From my conversion, you are just over 5' 7". I'm about an inch taller than you and I ride a 50 sloping. I could probably ride a 52 and 48 sloping too, but they would be at the extreme ends of fit. I use a 110 stem on the 50. Based upon the limited amount of info you gave us (i.e., only height with no reach, standover, or other information), I would have to guess that you should go with the 48 sloping.


----------



## ico (Feb 6, 2005)

Just pay 200 euros more at get your own custom tailored colnago. I have C50 in custom and waiting for custom extreme C. In last few years I had 595,585,585 ultra,486..all of them top of the line, beautifull frames.But I like my C50 custom size more.


----------



## fabsroman (Jul 14, 2006)

There isn't always a need for a custom size, especially since Colnago makes frames in traditional sizes in 1 cm increments and then sloping frames too. Custom frames are for people that have bodies that are not close to average (e.g., really long arms, really long femurs, really short femurs, really short arms).


----------



## campagnoloneutron (Sep 15, 2005)

*sizing question*

Again, with the limited info provided it really depends on how you want to sit on the bike. The "effective top tube length" is an important number to consider in deciding. The Colnago dimensions are as follows: 45 sloping size has 51.8cm EFTTL. The 48 sloping size has 53.1cm EFTTL. 

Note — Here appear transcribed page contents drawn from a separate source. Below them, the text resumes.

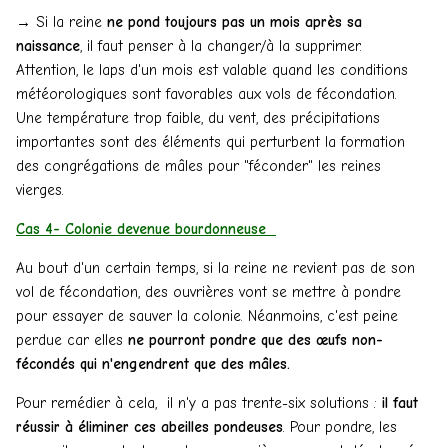
→ Si la reine
ne pond toujours pas un mois après sa
naissance
, il faut penser à la changer/à la supprimer.
Attention, le laps d'un mois est valable quand les conditions
météorologiques sont favorables aux vols de fécondation.
Une température trop faible, du vent, des précipitations
importantes sont des éléments qui perturbent la formation
des congrégations de mâles pour "féconder" les reines
vierges.
Cas 4- Colonie devenue bourdonneuse
Au bout d'un certain temps, si la reine ne revient pas de son
vol de fécondation, des ouvrières vont se mettre à pondre
pour essayer de sauver la colonie. Néanmoins, c'est peine
perdue car elles
ne pourront pondre que des œufs non-
fécondés qui n'engendrent que des mâles.
Pour remédier à cela, il n'y a pas trente-six solutions :
il faut
réussir à éliminer ces abeilles pondeuses
. Pour pondre, les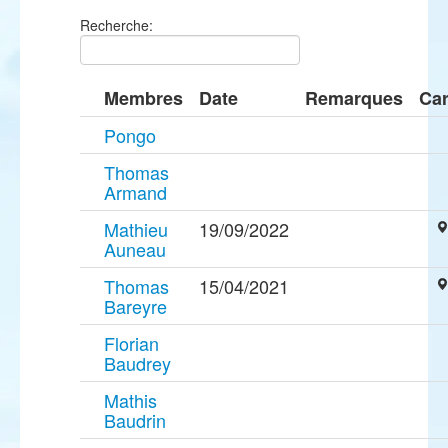
Recherche:
Membres
Date
Remarques
Car
Pongo
Thomas
Armand
Mathieu
19/09/2022
Auneau
Thomas
15/04/2021
Bareyre
Florian
Baudrey
Mathis
Baudrin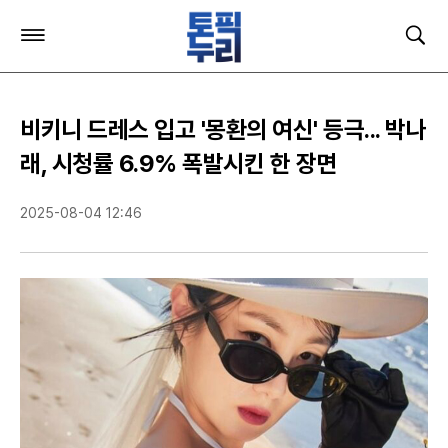
주
검
요
색
서
비
스
비키니 드레스 입고 '몽환의 여신' 등극... 박나
메
뉴
래, 시청률 6.9% 폭발시킨 한 장면
펼
치
2025-08-04 12:46
기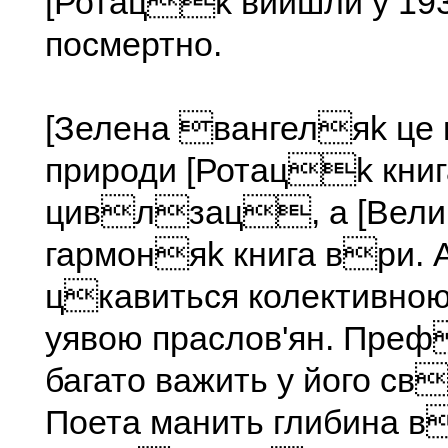
[Ротацk вийшли у 193
посмертно.
[Зелена вангеляk це 
природи [Ротацk книг
цивлзац, а [Вели
гармоняk книга ври. 
цкавиться колективною
уявою праслов'ян. Преф
багато важить у його св
Поета манить глибина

Suggestion would to be perhaps compare that number with the corresponding number on your existing ride and decide based on what you like or dont like about that current setup. But please get fitting help from the shop you trust most especially for an item this costly. It never hurts though to investigate the technical details yourself and find out as much info as you can ahead of time. 

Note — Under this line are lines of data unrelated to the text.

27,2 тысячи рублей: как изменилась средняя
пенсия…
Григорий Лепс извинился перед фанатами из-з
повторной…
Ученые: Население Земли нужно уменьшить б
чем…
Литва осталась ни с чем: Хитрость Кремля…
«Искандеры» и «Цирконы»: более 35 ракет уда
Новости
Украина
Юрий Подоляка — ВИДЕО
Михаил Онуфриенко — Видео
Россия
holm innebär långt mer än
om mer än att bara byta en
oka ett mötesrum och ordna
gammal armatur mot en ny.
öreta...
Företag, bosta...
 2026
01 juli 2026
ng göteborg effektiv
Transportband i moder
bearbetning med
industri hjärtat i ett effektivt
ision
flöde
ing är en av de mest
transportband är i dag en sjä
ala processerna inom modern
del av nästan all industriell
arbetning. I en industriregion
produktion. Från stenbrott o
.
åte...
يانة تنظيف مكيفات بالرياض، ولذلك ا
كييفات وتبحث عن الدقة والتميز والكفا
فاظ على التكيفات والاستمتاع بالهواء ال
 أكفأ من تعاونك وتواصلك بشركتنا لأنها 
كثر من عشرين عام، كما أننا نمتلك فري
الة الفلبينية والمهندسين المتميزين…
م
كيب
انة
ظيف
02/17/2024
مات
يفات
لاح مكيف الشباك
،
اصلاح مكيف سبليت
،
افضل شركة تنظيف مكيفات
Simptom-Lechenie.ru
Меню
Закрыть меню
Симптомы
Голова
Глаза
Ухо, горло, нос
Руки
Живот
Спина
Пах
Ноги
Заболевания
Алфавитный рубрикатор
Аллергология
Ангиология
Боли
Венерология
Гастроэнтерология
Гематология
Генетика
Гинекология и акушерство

At this point, from what I know I would likely put you on the Colnago size 48 sloping as fabrosman suggested.


----------



## jmoley (Apr 5, 2007)

many thanks gentlemen for your opinions.

will make some measurements of myself and current bike and post. 

in the mean time,

I am more inclined to go with a sloping 48 after seeing first hand how 'tiny' and kid sized looking a sloping 45 is quite recently (some LBS owner's wife has one)

friend of mine has a CF4 - cristallo frame based ferrari edition colnago sloping 48, he has his seat post raised 12cm from clamp to bottom of saddle and I test rode it and felt it could be raised slightly more. 

reach was decent but posture was a bit too upright as he had 1 inch worth of spacers from head tube to bottom of handlebar on his bike.


----------



## jmoley (Apr 5, 2007)

good morning gentlemen,

I did more research and test fits at LBS.

on my LOOK 595, 
I am running a cinelli ram jam integrated handlebar with stem length 120mm, 
bottom bracket to top of saddle following the angle of seat post is 70cm
bottom bracket to top of saddle perpendicular to the ground is 66.5cm

I have about 1.5 inch clearance between the groin and top tube when I did a standover a colnago traditional frame 52cm.


I will go with a 48 sloping but run a shorter stem length to compensate for the longer top tube length on the 48s vs 45s, what do you gurus think?

one last question, any thoughts or opinions about traditional vs sloping frames? ride qualities etc?


many thanks again

jmoley


----------